Os EUA também sofrem de uma desnutrição epidémica às mãos da poderosa indústria norte-americana de comida rápida, que basicamente envenenou o público com dietas cheias de gorduras saturadas, açúcar e aditivos químicos e processados. O resultado é uma taxa de obesidade de 33,7%, de longe a mais alta na OCDE, com enormes consequências adversas para doenças não transmissíveis. A "esperança de vida saudável" na América (anos sem morbilidade) é de apenas 69,1 anos, o que compara com os 74,9 anos no Japão e com os 73,1 anos na Suíça.
Apesar de os Objectivos de Desenvolvimento Sustentável enfatizarem a paz (SDG 16), os complexos industriais militares norte-americanos perseguem abertamente a guerra (Afeganistão, Iraque, Síria, Iémen, Líbia, para citar apenas alguns dos actuais compromissos dos EUA) e a venda de armas em larga escala. Na sua visita recente à Arábia Saudita, Trump assinou um acordo para vender mais de 100 mil milhões de dólares em armas ao país, sinalizando que isso significaria "empregos, empregos, empregos" para o sector norte-americano da defesa.
A plutocracia americana contribui também para a violência local. A taxa de homicídios nos EUA é de 3,9 por 100 mil pessoas, o valor mais elevado em qualquer país da OCDE e várias vezes acima do que acontece na Europa (a taxa na Alemanha é de 0,9 por 100 mil habitantes). Mês após mês, há muitos tiroteios nos EUA, como o massacre em Las Vegas. Ainda assim, o poder político do lóbi das armas, que se opõe à aplicação de limites mesmo no caso de armas de assalto, bloqueou a adopção de medidas que iriam aumentar a segurança do público.
Outro tipo de violência é o encarceramento em massa. Com 716 reclusos por cada 100 mil habitantes, os EUA têm a taxa de encarceramento mais elevada do mundo, e quase dez vezes mais do que a Noruega (71 reclusos por 100 mil pessoas). Notavelmente, os Estados Unidos têm prisões parcialmente privatizadas, criando uma indústria com um interesse primordial em maximizar o número de reclusos. O antigo presidente Barack Obama emitiu uma directiva para eliminar as prisões federais privadas, mas a administração Trump reverteu essa directiva.

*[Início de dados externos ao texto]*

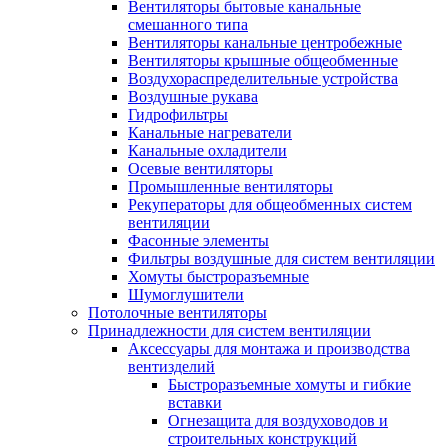
Вентиляторы бытовые канальные
смешанного типа
Вентиляторы канальные центробежные
Вентиляторы крышные общеобменные
Воздухораспределительные устройства
Воздушные рукава
Гидрофильтры
Канальные нагреватели
Канальные охладители
Осевые вентиляторы
Промышленные вентиляторы
Рекуператоры для общеобменных систем
вентиляции
Фасонные элементы
Фильтры воздушные для систем вентиляции
Хомуты быстроразъемные
Шумоглушители
Потолочные вентиляторы
Принадлежности для систем вентиляции
Аксессуары для монтажа и производства
вентизделий
Быстроразъемные хомуты и гибкие
вставки
Огнезащита для воздуховодов и
строительных конструкций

Lomborg também se questiona porque é que os Estados Unidos têm uma pontuação baixa no "Partnership for the Goals", embora os EUA tenham dado cerca de 33,6 mil milhões de dólares em ajuda pública ao desenvolvimento (APD) em 2016. A resposta é fácil: os Estados Unidos têm um rendimento nacional bruto de quase 19 biliões de dólares e a despesa com APD representa apenas 0,18% do rendimento nacional bruto – aproximadamente um quarto do objectivo global de 0,7% do PIB.
A baixa classificação dos Estados Unidos no índice ODS não é um ataque à América. É um reflexo triste e problemático da riqueza e do poder dos lóbis em relação aos cidadãos comuns na política norte-americana. Recentemente, ajudei a lançar uma iniciativa que tem como meta que a política norte-americana volte a focar-se no desenvolvimento sustentável, através do conjunto de America’s Goals que os candidatos a legisladores estão a começar a adoptar. Estou confiante que a América no pós-Trump vai voltar a comprometer-se com os valores do bem comum, tanto dentro dos EUA como enquanto parceiro mundial para o desenvolvimento sustentável.
Jeffrey D. Sachs, professor de Desenvolvimento Sustentável e de Políticas e Gestão de Saúde na Universidade de Columbia, é director do Centro para o Desenvolvimento Sustentável e da rede de soluções para o Desenvolvimento Sustentável das Nações Unidas.